-- Extracted data follows --

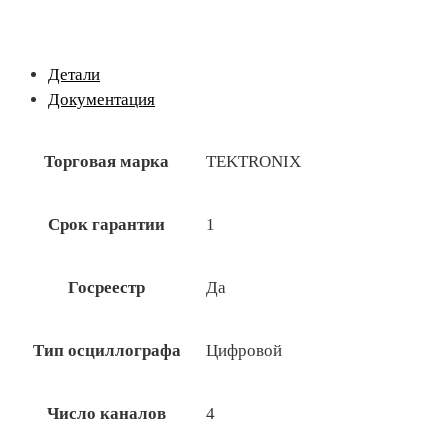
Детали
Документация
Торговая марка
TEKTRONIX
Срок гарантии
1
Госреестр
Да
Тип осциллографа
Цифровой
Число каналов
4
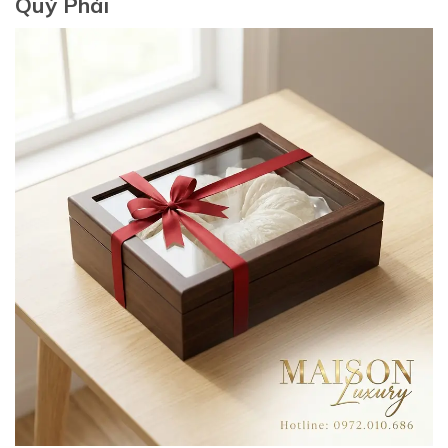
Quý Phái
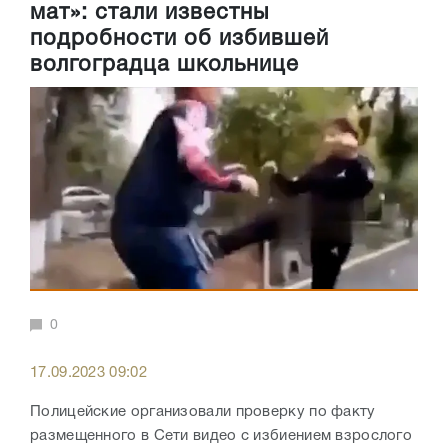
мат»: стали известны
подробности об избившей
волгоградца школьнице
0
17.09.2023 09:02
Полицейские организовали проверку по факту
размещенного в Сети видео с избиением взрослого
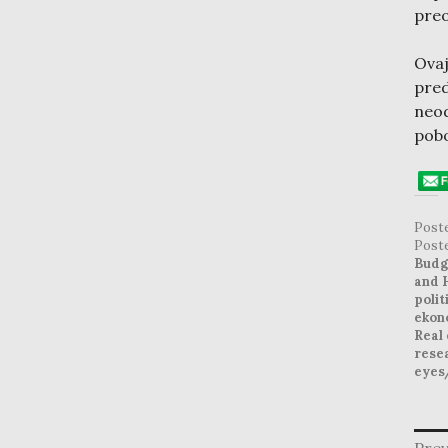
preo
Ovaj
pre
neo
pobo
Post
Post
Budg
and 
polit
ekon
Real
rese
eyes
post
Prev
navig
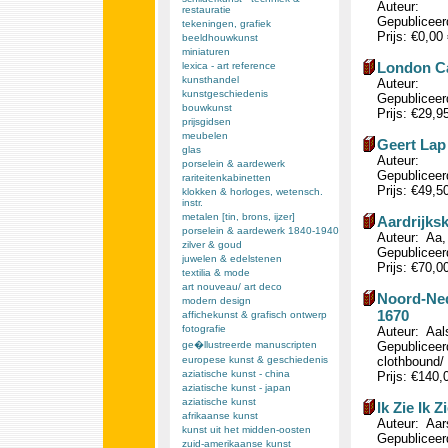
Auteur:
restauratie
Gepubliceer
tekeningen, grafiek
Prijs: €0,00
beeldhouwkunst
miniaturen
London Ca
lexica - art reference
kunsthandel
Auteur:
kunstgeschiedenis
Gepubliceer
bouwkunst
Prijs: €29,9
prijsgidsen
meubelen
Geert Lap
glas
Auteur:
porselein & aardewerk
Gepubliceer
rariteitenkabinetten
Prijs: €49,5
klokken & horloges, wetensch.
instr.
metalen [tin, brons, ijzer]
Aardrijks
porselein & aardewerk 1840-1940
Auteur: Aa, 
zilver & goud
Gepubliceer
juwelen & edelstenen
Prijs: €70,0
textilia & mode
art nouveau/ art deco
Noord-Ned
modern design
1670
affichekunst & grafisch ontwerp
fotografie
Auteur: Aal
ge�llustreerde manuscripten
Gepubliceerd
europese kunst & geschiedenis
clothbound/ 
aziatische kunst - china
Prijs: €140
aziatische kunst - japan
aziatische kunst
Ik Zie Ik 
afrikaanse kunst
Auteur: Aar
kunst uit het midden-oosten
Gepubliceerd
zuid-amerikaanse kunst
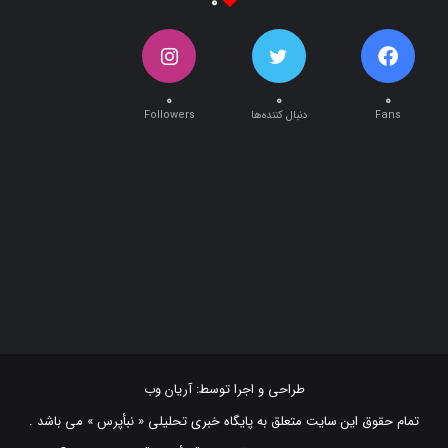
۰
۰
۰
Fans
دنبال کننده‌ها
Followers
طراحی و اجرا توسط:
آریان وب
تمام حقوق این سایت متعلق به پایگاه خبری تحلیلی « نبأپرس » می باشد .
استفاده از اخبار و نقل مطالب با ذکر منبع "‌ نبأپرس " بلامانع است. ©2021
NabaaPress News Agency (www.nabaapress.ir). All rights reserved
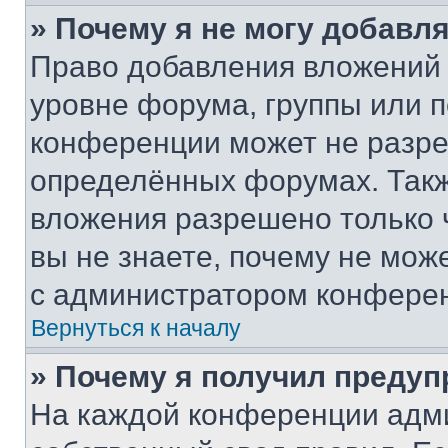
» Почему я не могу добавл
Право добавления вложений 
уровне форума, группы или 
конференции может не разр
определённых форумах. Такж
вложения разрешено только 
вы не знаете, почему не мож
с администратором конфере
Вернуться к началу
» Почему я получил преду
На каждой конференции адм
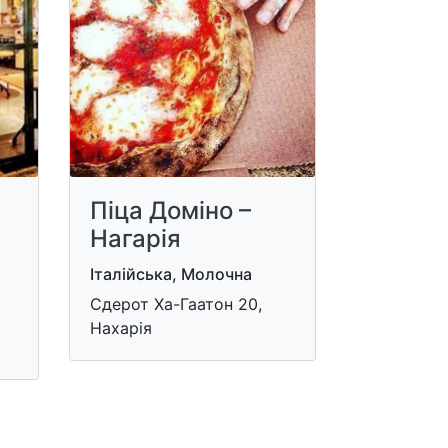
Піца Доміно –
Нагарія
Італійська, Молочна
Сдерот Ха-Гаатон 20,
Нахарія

-- Extracted data concluded --
-- Extracted data follows --

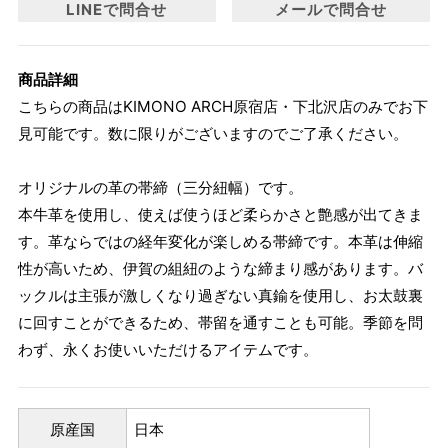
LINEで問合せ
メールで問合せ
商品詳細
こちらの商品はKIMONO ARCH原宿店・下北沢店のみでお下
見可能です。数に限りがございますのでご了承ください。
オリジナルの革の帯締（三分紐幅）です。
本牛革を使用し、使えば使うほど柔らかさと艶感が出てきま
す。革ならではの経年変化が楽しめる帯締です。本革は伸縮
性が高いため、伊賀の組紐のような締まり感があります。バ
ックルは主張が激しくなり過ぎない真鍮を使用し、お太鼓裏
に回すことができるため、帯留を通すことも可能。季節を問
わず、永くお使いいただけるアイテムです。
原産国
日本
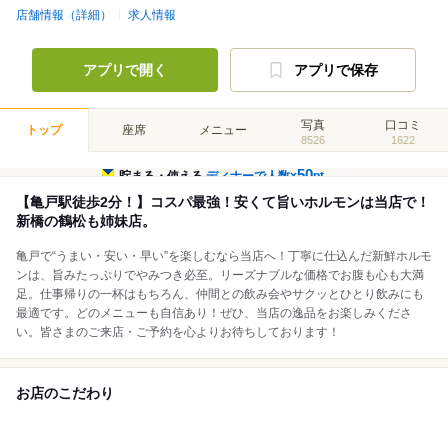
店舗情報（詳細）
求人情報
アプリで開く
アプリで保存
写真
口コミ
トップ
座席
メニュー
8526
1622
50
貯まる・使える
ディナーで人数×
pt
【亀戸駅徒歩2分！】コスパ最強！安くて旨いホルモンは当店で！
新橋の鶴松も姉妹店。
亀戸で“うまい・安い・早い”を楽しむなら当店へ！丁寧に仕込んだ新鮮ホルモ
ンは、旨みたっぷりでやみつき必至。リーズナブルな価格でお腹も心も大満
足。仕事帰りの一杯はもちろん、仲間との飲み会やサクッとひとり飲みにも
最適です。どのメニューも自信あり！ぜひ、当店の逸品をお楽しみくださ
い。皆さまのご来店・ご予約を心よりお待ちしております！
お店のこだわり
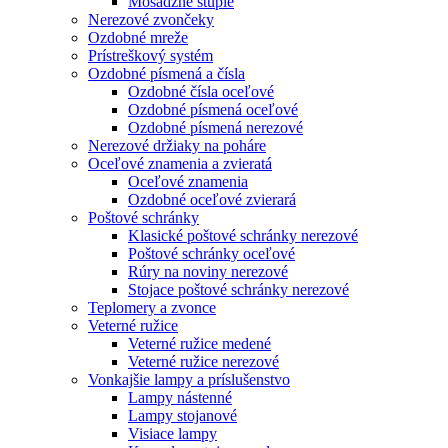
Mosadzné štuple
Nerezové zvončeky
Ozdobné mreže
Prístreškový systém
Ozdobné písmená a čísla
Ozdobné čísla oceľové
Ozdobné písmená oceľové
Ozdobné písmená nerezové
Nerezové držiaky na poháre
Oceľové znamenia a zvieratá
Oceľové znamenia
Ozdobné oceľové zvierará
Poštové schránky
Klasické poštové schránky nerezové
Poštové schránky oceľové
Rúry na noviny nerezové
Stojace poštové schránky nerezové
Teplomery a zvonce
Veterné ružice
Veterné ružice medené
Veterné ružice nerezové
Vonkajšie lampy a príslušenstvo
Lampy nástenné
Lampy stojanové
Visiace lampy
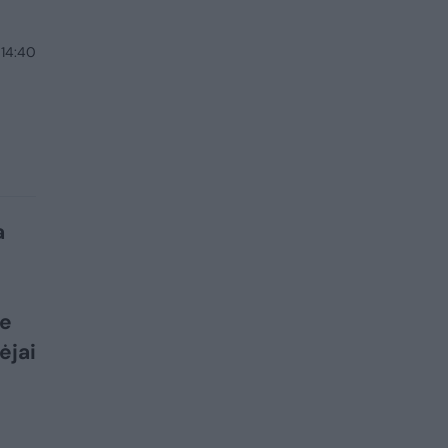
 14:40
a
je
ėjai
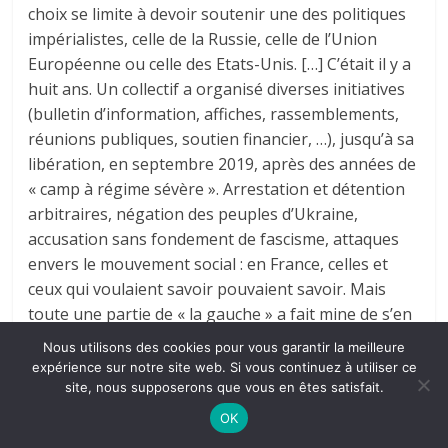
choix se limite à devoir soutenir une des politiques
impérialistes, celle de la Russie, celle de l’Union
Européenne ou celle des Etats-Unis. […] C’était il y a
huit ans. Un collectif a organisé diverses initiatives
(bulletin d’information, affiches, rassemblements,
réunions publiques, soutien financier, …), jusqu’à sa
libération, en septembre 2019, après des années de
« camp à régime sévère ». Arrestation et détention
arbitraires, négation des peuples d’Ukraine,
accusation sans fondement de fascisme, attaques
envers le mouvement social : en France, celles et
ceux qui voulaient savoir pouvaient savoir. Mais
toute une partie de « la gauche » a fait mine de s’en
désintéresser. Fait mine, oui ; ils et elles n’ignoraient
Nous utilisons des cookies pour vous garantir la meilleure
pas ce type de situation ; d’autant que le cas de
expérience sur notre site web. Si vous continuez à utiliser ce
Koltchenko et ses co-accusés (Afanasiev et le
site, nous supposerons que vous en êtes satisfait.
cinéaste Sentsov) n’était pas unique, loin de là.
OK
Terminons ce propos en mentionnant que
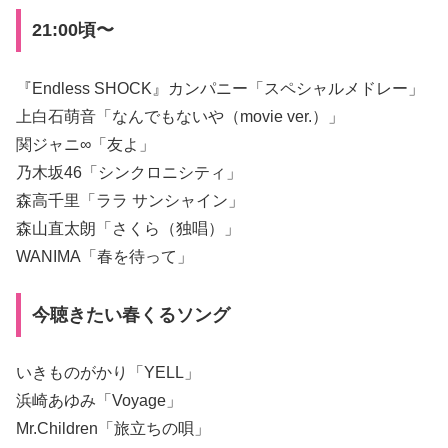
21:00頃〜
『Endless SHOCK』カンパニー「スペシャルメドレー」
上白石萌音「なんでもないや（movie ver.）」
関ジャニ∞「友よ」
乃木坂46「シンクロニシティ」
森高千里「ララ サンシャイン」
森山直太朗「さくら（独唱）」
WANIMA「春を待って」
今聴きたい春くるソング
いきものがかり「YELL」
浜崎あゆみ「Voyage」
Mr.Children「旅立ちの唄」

-- Extracted data concluded --

How many lines of the records contain the word "porselein"? Reply with the number and nothing else.

Task output – 2